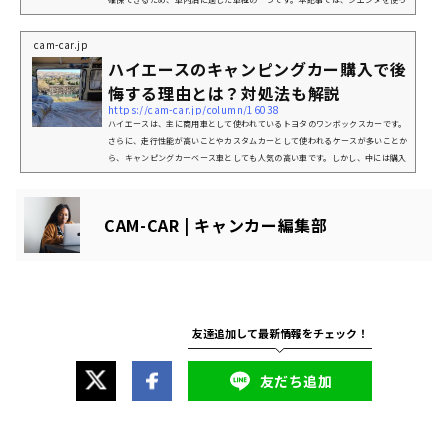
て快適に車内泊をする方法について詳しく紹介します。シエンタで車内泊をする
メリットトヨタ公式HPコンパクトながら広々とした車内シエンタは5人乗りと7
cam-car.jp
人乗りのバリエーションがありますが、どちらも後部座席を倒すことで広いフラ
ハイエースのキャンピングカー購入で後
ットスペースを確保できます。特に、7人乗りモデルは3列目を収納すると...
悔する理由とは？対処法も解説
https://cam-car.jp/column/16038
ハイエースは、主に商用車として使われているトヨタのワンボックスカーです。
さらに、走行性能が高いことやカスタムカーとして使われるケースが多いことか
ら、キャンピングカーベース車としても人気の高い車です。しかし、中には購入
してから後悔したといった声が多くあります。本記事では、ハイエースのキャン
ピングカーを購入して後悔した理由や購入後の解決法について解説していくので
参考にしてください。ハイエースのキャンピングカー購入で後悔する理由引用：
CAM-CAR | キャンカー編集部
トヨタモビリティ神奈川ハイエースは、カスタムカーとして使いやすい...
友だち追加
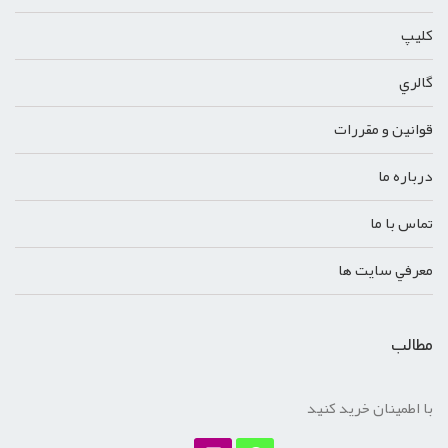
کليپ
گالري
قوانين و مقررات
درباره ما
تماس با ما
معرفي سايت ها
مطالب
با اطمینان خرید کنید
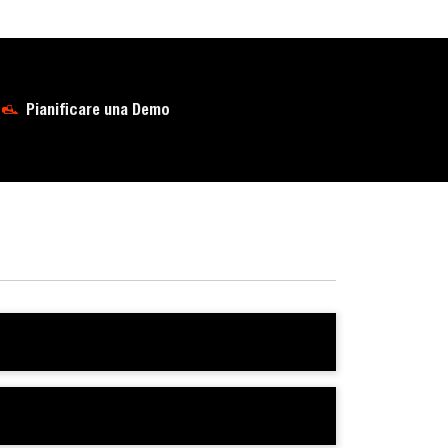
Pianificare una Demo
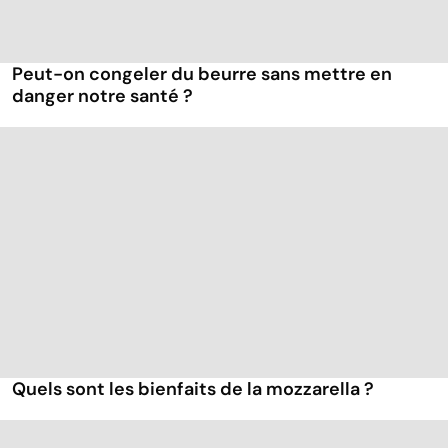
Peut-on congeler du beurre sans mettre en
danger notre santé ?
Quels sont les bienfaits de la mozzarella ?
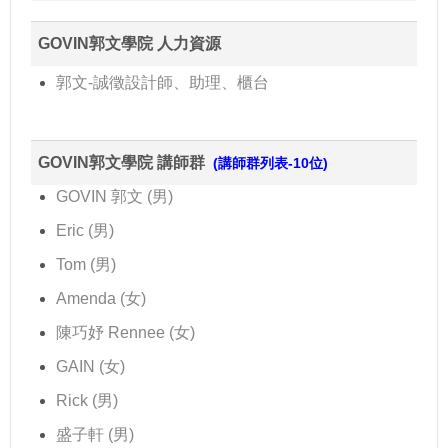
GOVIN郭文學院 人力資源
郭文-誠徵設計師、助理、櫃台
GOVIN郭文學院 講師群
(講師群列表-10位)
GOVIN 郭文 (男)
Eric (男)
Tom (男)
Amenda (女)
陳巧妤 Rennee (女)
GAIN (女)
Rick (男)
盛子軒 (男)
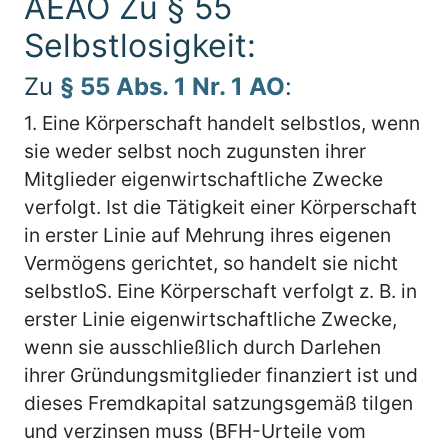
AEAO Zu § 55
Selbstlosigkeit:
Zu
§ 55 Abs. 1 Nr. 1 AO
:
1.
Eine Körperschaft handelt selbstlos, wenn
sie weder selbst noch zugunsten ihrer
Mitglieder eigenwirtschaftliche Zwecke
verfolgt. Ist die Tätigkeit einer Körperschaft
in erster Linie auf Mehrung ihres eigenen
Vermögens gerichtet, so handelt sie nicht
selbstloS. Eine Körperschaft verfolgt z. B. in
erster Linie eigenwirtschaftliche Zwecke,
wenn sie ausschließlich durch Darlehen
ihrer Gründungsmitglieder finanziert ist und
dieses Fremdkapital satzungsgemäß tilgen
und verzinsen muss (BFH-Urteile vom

● ● ● ● ●

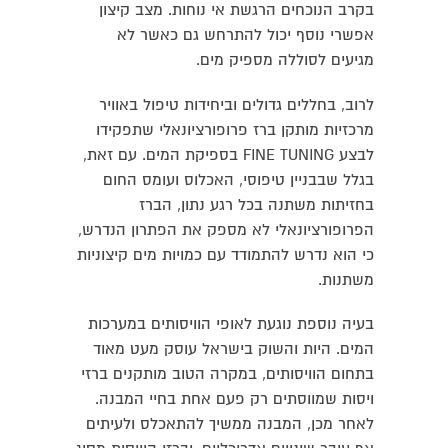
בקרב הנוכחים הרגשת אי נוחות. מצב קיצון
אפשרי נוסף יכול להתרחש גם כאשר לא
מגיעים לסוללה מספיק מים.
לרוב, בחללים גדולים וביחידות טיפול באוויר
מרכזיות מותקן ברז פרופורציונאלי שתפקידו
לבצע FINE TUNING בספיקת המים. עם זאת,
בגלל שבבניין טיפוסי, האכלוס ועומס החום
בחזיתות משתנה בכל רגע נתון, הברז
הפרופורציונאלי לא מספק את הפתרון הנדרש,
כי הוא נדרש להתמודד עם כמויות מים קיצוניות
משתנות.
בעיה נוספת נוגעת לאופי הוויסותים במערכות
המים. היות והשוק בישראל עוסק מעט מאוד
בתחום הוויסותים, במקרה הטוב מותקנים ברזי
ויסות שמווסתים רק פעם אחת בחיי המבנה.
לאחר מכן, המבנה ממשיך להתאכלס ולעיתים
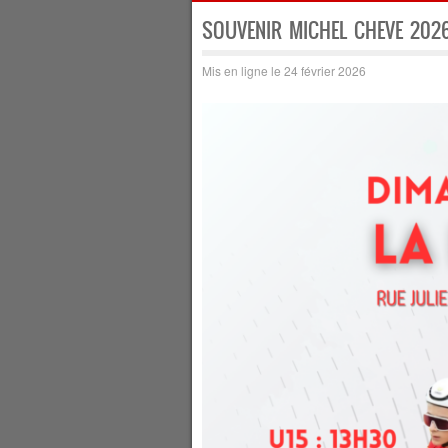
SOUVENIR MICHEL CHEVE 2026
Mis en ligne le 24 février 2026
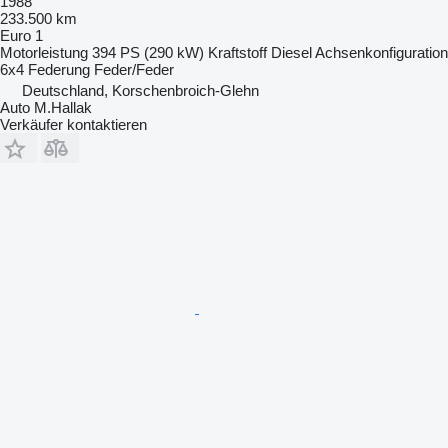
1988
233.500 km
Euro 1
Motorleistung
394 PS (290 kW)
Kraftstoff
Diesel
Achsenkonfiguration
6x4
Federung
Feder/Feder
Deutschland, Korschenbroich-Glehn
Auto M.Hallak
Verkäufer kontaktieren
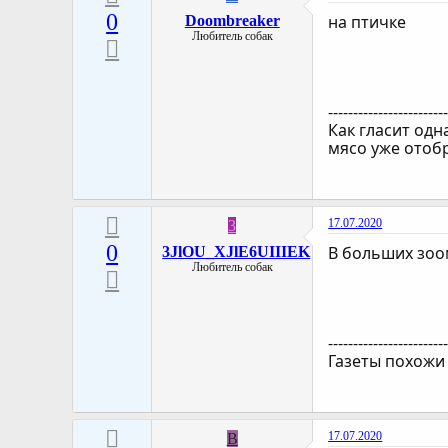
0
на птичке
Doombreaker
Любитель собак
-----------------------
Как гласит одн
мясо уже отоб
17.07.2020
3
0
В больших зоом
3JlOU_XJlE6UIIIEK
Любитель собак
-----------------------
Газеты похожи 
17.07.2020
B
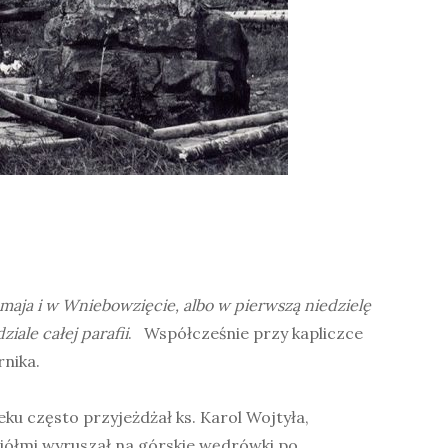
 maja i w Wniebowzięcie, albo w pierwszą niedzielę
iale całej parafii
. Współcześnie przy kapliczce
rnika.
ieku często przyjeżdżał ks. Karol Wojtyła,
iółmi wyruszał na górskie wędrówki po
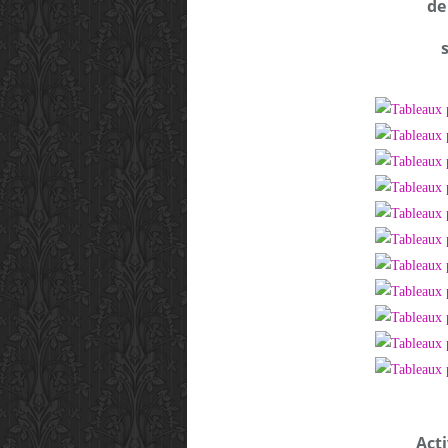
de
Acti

● ● ● ● ●

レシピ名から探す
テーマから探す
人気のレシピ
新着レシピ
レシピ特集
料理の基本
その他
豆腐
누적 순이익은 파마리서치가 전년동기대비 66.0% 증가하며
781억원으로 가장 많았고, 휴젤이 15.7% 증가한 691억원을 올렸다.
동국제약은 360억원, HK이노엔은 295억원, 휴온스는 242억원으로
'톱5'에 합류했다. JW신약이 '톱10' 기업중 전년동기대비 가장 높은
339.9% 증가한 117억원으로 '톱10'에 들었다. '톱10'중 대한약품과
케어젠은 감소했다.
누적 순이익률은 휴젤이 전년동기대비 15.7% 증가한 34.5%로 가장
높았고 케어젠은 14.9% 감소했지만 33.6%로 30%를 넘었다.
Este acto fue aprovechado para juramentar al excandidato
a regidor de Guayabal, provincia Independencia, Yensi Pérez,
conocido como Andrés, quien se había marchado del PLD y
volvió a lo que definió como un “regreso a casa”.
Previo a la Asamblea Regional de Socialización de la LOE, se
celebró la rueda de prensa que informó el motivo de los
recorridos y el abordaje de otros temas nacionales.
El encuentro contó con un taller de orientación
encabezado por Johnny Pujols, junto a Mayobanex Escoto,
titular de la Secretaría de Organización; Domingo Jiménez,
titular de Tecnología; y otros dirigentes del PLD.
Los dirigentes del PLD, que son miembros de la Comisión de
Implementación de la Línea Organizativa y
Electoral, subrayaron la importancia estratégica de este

● ● ● ● ●

Work instruction: Retype the entries above exactly, but only from the line containing "selbstloS. Eine Körperschaft" through the line containing "und verzinsen muss (BFH-Urteile vom", both included.

Task solution:
selbstloS. Eine Körperschaft verfolgt z. B. in
erster Linie eigenwirtschaftliche Zwecke,
wenn sie ausschließlich durch Darlehen
ihrer Gründungsmitglieder finanziert ist und
dieses Fremdkapital satzungsgemäß tilgen
und verzinsen muss (BFH-Urteile vom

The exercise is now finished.